Das Leben ist hektisch, der Alltag voll. Trotzdem wollen wir mehr Abwechslung, mehr Geld, mehr Ansehen, mehr Besitz, mehr Leistung, mehr Sex. Das «Mehr» ist allgegenwärtig und entscheidend. Doch wovon „mehr“ ist (noch) gesund und macht glücklich?
Die Wichtigkeit des Spüren
In der therapeutischen Arbeit berichten viele Menschen, dass sie mehr spüren wollen. Sie erkennen, dass ihnen Ruhe und Langsamkeit guttun und ihren persönlichen Raum erweitern. Fakt ist, dass das hektische Leben oftmals Stress auslöst, der sich im Körper bemerkbar macht und das Wohlbefinden und die Gesundheit eines Menschen beeinflusst, mitunter auch negativ. Dieses «Mehr» hat ebenfalls erhebliche Auswirkungen auf das sexuelle Leben. Dies sind einige Folgen, welche sich in der Sexualtherapie bemerkbar machen:
Sexuelle Lustlosigkeit, Orgasmusschwierigkeiten, Erektionsschwierigkeiten und dranghaftes Bedürfnis Sex haben zu müssen, um abschalten und loslassen zu können. Der Kopf ist stets beschäftigt, das Nervensystem zu beruhigen, das kostet viel Energie und Kraft. Wo soll es da noch Platz für lustvolle Sexualität, Intimität, Spüren und Beziehung geben?
Der Sympathikus ist ein Teil des vegetativen Nervensystems.
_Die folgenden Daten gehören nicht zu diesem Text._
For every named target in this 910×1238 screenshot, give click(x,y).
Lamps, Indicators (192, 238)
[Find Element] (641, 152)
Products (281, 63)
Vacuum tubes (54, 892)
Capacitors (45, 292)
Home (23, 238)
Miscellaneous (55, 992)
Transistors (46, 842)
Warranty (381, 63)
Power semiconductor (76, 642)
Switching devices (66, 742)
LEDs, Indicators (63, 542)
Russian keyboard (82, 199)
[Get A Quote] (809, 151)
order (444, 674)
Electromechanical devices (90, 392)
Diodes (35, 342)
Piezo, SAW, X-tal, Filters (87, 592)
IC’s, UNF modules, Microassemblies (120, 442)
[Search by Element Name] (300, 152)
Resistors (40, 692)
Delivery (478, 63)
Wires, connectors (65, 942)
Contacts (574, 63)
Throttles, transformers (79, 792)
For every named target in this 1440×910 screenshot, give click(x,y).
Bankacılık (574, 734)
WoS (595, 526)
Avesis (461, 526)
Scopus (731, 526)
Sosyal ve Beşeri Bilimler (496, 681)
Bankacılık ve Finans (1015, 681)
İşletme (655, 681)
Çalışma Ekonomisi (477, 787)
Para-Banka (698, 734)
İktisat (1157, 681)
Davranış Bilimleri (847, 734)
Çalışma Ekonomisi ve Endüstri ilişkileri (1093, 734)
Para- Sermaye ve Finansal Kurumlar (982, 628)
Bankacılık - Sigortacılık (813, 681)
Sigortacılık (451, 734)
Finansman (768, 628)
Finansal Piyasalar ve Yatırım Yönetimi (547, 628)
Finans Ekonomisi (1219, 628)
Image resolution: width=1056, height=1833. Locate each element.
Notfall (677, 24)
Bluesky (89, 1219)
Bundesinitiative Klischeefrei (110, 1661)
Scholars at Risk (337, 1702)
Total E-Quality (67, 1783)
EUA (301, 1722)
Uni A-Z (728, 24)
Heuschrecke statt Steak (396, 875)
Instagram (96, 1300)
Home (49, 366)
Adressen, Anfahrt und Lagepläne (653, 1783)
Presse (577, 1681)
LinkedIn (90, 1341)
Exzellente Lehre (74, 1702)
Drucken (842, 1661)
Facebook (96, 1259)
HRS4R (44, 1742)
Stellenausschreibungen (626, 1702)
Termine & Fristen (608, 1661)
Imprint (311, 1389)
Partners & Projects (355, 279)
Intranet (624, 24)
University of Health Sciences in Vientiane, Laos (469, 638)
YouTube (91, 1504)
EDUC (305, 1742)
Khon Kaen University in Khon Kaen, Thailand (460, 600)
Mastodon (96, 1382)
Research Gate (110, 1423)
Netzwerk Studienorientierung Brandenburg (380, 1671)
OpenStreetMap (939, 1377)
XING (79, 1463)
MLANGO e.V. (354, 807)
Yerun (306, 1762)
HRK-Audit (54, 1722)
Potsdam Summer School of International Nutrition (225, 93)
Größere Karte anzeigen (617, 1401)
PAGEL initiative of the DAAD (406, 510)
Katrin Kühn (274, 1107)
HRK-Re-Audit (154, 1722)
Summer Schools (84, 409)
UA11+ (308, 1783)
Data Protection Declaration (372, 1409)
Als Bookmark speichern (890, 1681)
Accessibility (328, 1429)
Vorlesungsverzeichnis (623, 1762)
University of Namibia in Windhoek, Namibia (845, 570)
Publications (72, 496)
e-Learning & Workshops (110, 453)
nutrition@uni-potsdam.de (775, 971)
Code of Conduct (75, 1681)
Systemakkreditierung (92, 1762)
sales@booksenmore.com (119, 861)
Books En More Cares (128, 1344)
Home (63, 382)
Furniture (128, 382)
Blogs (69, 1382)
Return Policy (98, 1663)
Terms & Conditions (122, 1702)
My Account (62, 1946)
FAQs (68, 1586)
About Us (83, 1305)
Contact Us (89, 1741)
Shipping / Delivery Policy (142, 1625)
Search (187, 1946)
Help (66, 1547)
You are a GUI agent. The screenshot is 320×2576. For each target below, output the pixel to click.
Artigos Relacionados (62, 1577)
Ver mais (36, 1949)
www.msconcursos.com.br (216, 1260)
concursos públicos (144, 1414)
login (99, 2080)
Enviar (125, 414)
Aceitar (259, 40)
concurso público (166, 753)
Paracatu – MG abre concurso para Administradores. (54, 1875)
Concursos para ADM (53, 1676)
Der Gegenspieler ist der Parasympathikus.
Genau das habe ich mich gefragt und finde, dass das Wort «mehr» an für sich kein Problem darstellt. Die Frage ist, wovon ich mehr will und ob ich weiss, was mir guttut. Mehr Ruhe, mehr Langsamkeit und mehr Kontakt mit dem Körper sind bestimmt erstrebenswerte Faktoren, welche auch die Sexualität spürbar lustvoll beeinflussen. Das entscheidende ist nur, von welchem Blickwinkel aus das «Mehr» angestrebt wird.
Situation in der Therapie
„Was hilft Ihnen abzuschalten, ein Moment inne zu halten und sich Ruhe zu gönnen?“ Dies ist in der Therapie eine Frage, welche ich meinen Klient:innen oftmals stelle, wenn es um Spannung im Körper geht, welche sich negativ oder hemmend auf die Sexualität auswirkt. Ich stelle fest, dass viele zwar durchaus Strategien haben oder Verschiedenes ausprobieren, doch wirklich zur Ruhe kommen wenige oder nur für kurze Zeit. Dann geht der Alltag wieder weiter. Der Mental Load, sprich die Belastung, welche durch das Organisieren von Alltagsaufgaben entsteht, scheint konstant hoch.
Was ist Mental Load genau?
Mental Load umfasst die Alltagsbelastung. Diese bleibt meistens unsichtbar und wird gesellschaftlich als selbstverständlich wahrgenommen. Mental Load ist die Last, welche aus der alltäglichen Verantwortung für die Familie, für den Haushalt, und den Umgang mit den unterschiedlichen Bedürfnissen einhergeht. Der Begriff „Mental Load“ wird oftmals für die ungleichmässige Verteilung der unbezahlten Sorgearbeit verwendet. Diese belastet Beziehungen und macht auf die gesellschaftlich vorherrschenden Strukturen aufmerksam. Zumeist sind Frauen* davon betroffen, weil sie vermehrt die Carearbeit übernehmen. Die Carearbeit wird nicht bezahlt und sorgt für gesellschaftliche Ungleichheit.
Wenn du mehr zum Thema „Mental Load“ wissen möchtest, findest du unter folgendem Link hilfreiche Inhalte:
Der Körper als Schlüsselfunktion für mehr Ruhe?
Wenn Menschen mehr sexuelle Lust, mehr spüren und mehr Genuss in ihre Sexualität integrieren wollen, ist die Körperarbeit ein zentrales Schlüsselelement. Es bringt die Menschen weg vom gedanklichen Karussell und ihren Bewertungen, hin zum Erleben und den verbundenen Emotionen. Die Körperarbeit braucht Ruhe, um fruchten zu können und um im Erleben Veränderungen vorzunehmen. Denn genau diese Veränderungen brauchen wir, um sexuell gesunde und glückliche Menschen zu sein!